Allan McKean

Personal information
- Full name: Allan McKean
- Born: 11 December 1942 (age 82) Sydney, New South Wales, Australia

Playing information
- Position: Fullback
Club
| Years | Team | Pld | T | G | FG | P |
| 1965 | St. George | 1 | 0 | 2 | 0 | 4 |
| 1966 | Norths (Wollongong) |  |  |  |  |  |
| 1967–73 | Eastern Suburbs | 120 | 18 | 422 | 3 | 903 |
| 1975 | St. George | 2 | 0 | 4 | 0 | 8 |
|  | Total | 123 | 18 | 428 | 3 | 915 |
Representative
| Years | Team | Pld | T | G | FG | P |
| 1970 | Australia | 1 |  | 7 |  | 14 |
- Source: As of 31 October 2019

= Allan McKean =

Australia international rugby league footballer

Allan McKean (born 1942) is an Australian former professional rugby league footballer who played in the 1960s and 1970s.

==Career==
The fullback spent the first year of his career in Third Grade for St George in 1963, his local club – his side won the premiership in 1963.
A prolific goal kicker, McKean, a St George Junior, spent the 1966 season at Wollongong's Wests club before joining Sydney's Easts club where he played for seven seasons. McKean played for the St George in 1965 and 1975, and Eastern Suburbs between 1967 and 1973. He made one national representative appearance for Australia in the third test against Great Britain in 1970. He kicked seven goals in the match.
In 1967 McKean joined the Eastern Suburbs club, playing over 100 matches for Eastern Suburbs over the next 7 years and making one representative appearance for Australia on 4 July 1970, in which he received a knee in the back from Malcolm "Mal" Reilly.

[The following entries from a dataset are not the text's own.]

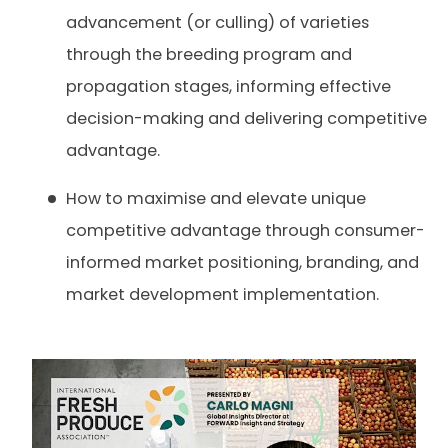
advancement (or culling) of varieties
through the breeding program and
propagation stages, informing effective
decision-making and delivering competitive
advantage.
How to maximise and elevate unique
competitive advantage through consumer-
informed market positioning, branding, and
market development implementation.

For the 1972 season, he was the NSW Rugby Football League's top point scorer when he scored 220 points, helping the Roosters into the Grand Final where they went down 14–19 to the Manly-Warringah Sea Eagles.

McKean for many years held the record of the most points for the Eastern Suburbs club – 903 points from 18 tries, 422 goals and 3 Field goals, established in 1973. The total wasn't eclipsed until the 2006 season when goal kicking backrower Craig Fitzgibbon, passed the mark.

He was forced out of Eastern Suburbs in 1973, due to the league's controversial 13-import rule restrictions at the time. In 1975, he reappeared, and as a local junior, McKean returned to the St George Club for his final season, as an occasional stand-in fullback for Graeme Langlands. He was signed for 2 years at the beginning of January 1975, but by season's end he decided to retire.